REQUIREMENT >>
Take from the entries below the stretch from the line with "#путешествие" through the line with "Casas (111)", and return it exactly, leaving the pictures out.

(Extracted page text data)

---*---

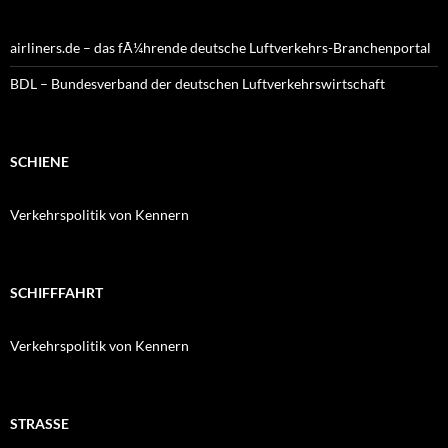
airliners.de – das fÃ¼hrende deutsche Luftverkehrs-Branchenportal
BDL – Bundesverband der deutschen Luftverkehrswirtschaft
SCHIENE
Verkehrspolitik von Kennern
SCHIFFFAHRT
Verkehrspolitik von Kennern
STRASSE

---*---

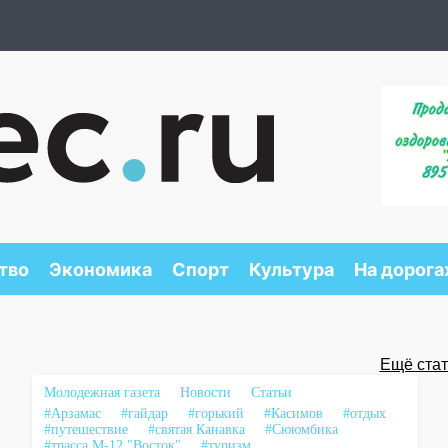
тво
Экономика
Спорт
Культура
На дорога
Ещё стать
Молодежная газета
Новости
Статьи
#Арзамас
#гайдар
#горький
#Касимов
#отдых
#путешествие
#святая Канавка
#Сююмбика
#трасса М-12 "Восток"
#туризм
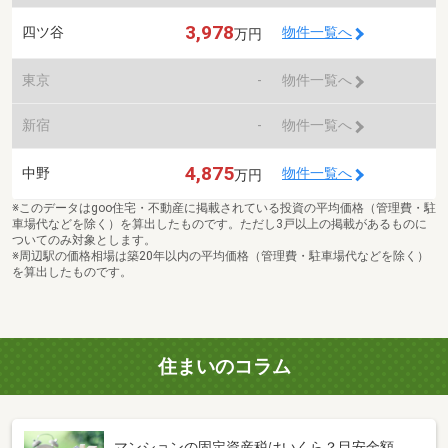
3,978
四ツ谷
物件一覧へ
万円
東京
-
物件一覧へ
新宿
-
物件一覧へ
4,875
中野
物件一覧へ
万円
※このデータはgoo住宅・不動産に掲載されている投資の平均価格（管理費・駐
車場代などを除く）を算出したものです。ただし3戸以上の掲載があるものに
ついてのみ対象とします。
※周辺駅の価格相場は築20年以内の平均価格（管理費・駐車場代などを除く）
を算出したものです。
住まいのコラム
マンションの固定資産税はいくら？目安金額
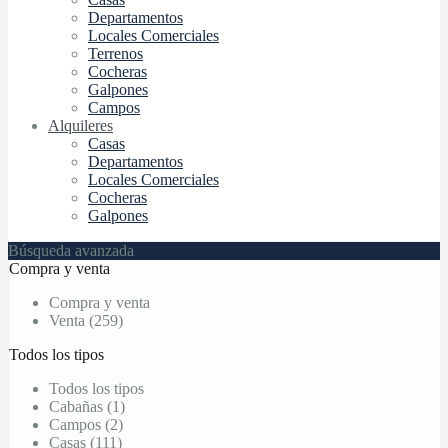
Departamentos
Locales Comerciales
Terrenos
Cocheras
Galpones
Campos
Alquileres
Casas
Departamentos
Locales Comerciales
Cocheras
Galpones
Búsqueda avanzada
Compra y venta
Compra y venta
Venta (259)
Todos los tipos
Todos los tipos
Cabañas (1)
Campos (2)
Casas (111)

---*---

SOLVED PROBLEM >>
#путешествие
#святая Канавка
#Сююмбика
#трасса М-12 "Восток"
#туризм
3,978
四ツ谷
物件一覧へ
万円
東京
-
物件一覧へ
新宿
-
物件一覧へ
4,875
中野
物件一覧へ
万円
※このデータはgoo住宅・不動産に掲載されている投資の平均価格（管理費・駐
車場代などを除く）を算出したものです。ただし3戸以上の掲載があるものに
ついてのみ対象とします。
※周辺駅の価格相場は築20年以内の平均価格（管理費・駐車場代などを除く）
を算出したものです。
住まいのコラム
マンションの固定資産税はいくら？目安金額
Departamentos
Locales Comerciales
Terrenos
Cocheras
Galpones
Campos
Alquileres
Casas
Departamentos
Locales Comerciales
Cocheras
Galpones
Búsqueda avanzada
Compra y venta
Compra y venta
Venta (259)
Todos los tipos
Todos los tipos
Cabañas (1)
Campos (2)
Casas (111)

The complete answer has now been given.